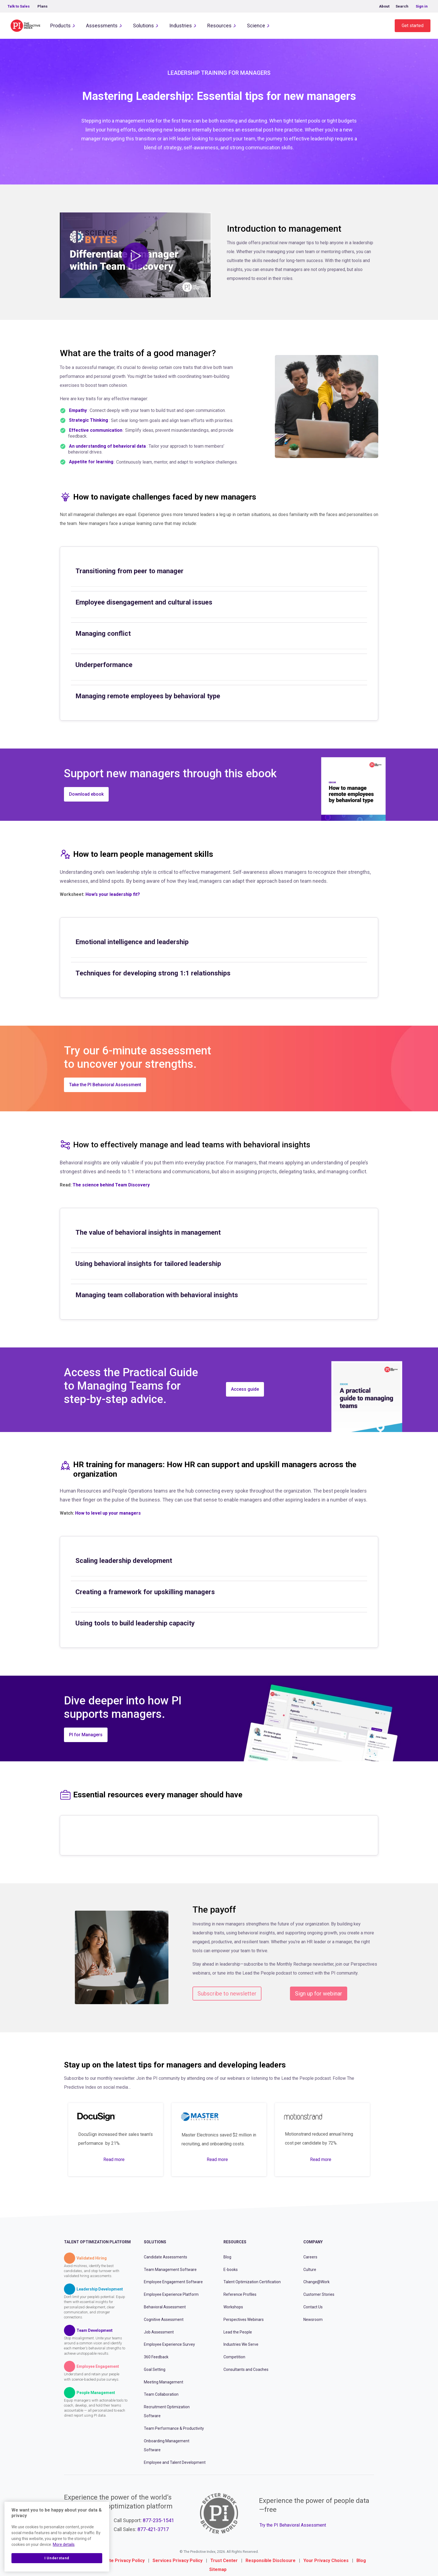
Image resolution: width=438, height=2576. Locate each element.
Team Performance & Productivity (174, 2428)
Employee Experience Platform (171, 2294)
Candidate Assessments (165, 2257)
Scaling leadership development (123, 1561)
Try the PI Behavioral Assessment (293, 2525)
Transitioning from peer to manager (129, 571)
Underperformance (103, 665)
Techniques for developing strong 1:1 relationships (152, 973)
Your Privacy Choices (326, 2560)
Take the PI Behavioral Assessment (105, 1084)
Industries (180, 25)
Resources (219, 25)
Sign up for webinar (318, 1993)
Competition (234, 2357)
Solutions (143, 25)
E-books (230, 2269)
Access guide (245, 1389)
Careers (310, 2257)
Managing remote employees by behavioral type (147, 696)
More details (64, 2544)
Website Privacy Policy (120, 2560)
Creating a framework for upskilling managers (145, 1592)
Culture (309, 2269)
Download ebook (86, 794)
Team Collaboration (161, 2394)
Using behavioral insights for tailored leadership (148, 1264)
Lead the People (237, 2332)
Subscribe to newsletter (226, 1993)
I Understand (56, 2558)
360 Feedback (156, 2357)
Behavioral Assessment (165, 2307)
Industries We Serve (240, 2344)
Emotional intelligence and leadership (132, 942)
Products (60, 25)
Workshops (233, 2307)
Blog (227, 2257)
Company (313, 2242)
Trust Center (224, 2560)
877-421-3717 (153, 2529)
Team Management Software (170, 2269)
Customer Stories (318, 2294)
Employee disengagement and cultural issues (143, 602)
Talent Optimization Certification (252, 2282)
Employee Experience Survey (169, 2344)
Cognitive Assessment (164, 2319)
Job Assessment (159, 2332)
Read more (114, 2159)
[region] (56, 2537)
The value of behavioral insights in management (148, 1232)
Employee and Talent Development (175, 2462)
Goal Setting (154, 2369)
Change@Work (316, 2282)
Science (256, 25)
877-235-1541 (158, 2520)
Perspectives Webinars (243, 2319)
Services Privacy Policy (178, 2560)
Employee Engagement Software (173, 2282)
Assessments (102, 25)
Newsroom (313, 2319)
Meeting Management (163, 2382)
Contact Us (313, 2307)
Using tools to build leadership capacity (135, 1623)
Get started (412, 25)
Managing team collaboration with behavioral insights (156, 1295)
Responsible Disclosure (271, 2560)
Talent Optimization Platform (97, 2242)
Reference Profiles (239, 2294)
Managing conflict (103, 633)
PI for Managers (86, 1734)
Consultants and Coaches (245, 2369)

########################################

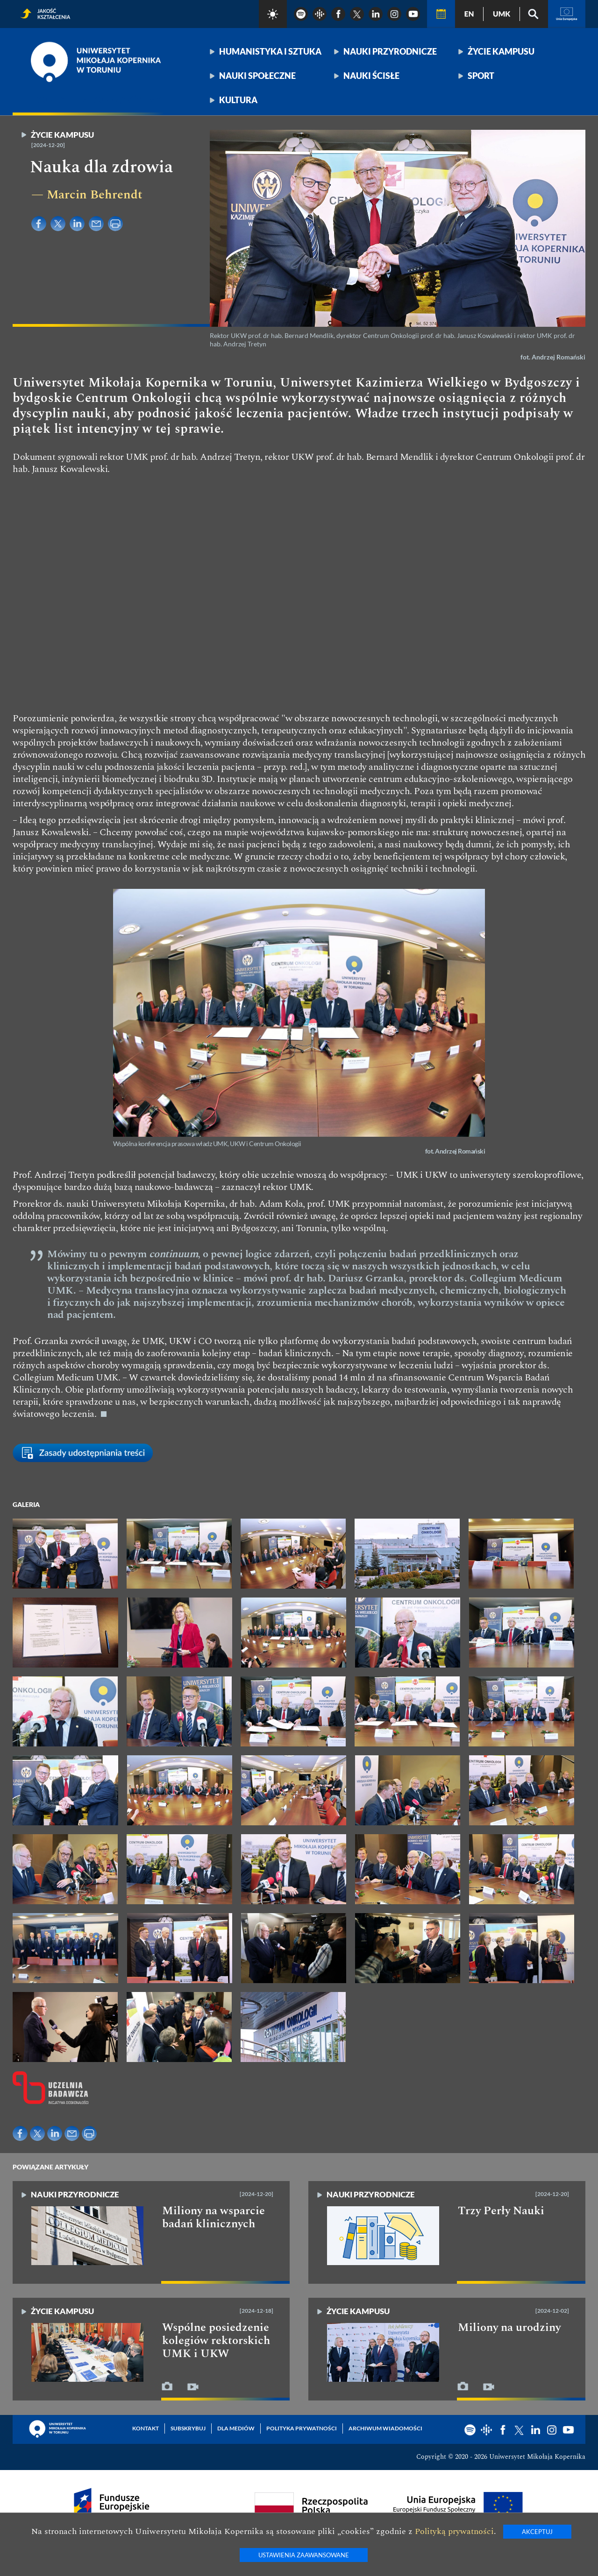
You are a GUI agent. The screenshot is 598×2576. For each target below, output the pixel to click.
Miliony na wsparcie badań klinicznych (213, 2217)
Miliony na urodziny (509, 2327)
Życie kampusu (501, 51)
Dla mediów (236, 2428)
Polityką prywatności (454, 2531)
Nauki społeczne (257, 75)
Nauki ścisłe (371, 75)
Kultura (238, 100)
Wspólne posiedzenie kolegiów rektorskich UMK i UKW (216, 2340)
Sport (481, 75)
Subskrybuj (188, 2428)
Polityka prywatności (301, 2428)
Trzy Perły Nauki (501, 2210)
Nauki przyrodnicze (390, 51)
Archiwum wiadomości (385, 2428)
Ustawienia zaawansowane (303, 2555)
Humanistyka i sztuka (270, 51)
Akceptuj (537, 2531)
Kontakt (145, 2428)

########################################

*EXERCISE PROMPT*.
Restate word for word the lines of the data above, starting at the line containing "Culture (309, 2269)" and ending at the line containing "The value of", both included, and nothing more.

*TASK OUTPUT*.
Culture (309, 2269)
Download ebook (86, 794)
Team Collaboration (161, 2394)
Using behavioral insights for tailored leadership (148, 1264)
Lead the People (237, 2332)
Subscribe to newsletter (226, 1993)
I Understand (56, 2558)
360 Feedback (156, 2357)
Behavioral Assessment (165, 2307)
Industries We Serve (240, 2344)
Emotional intelligence and leadership (132, 942)
Products (60, 25)
Workshops (233, 2307)
Blog (227, 2257)
Company (313, 2242)
Trust Center (224, 2560)
877-421-3717 (153, 2529)
Team Management Software (170, 2269)
Customer Stories (318, 2294)
Employee disengagement and cultural issues (143, 602)
Talent Optimization Certification (252, 2282)
Employee Experience Survey (169, 2344)
Cognitive Assessment (164, 2319)
Job Assessment (159, 2332)
Read more (114, 2159)
[region] (56, 2537)
The value of behavioral insights in management (148, 1232)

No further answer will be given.